▶ **EXERCISE AIM**
The lines needed run from the one that contains "keen to expand" through the end of the material below, both included; write them out exactly, with no pictures.
[MATERIAL SHOWN]
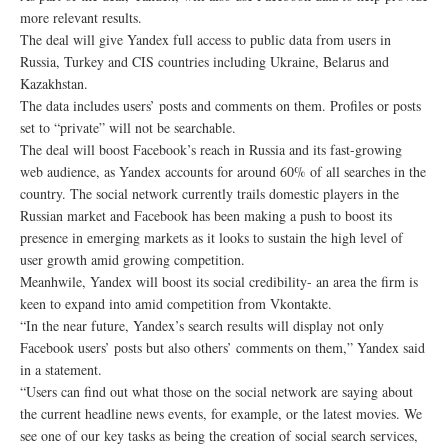
more relevant results.
The deal will give Yandex full access to public data from users in
Russia, Turkey and CIS countries including Ukraine, Belarus and
Kazakhstan.
The data includes users’ posts and comments on them. Profiles or posts
set to “private” will not be searchable.
The deal will boost Facebook’s reach in Russia and its fast-growing
web audience, as Yandex accounts for around 60% of all searches in the
country. The social network currently trails domestic players in the
Russian market and Facebook has been making a push to boost its
presence in emerging markets as it looks to sustain the high level of
user growth amid growing competition.
Meanhwile, Yandex will boost its social credibility- an area the firm is
keen to expand into amid competition from Vkontakte.
“In the near future, Yandex’s search results will display not only
Facebook users’ posts but also others’ comments on them,” Yandex said
in a statement.
“Users can find out what those on the social network are saying about
the current headline news events, for example, or the latest movies. We
see one of our key tasks as being the creation of social search services,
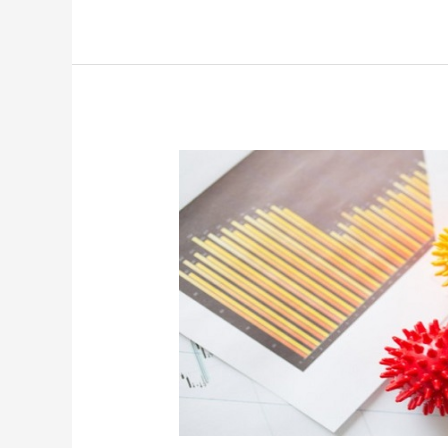
Prediction:
Demand
For
Hotels,
Retail
Will
Not
Return
To
Pre-
Covid
Levels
[/MATERIAL SHOWN]
▶ **TASK RESULT**
keen to expand into amid competition from Vkontakte.
“In the near future, Yandex’s search results will display not only
Facebook users’ posts but also others’ comments on them,” Yandex said
in a statement.
“Users can find out what those on the social network are saying about
the current headline news events, for example, or the latest movies. We
see one of our key tasks as being the creation of social search services,
Prediction:
Demand
For
Hotels,
Retail
Will
Not
Return
To
Pre-
Covid
Levels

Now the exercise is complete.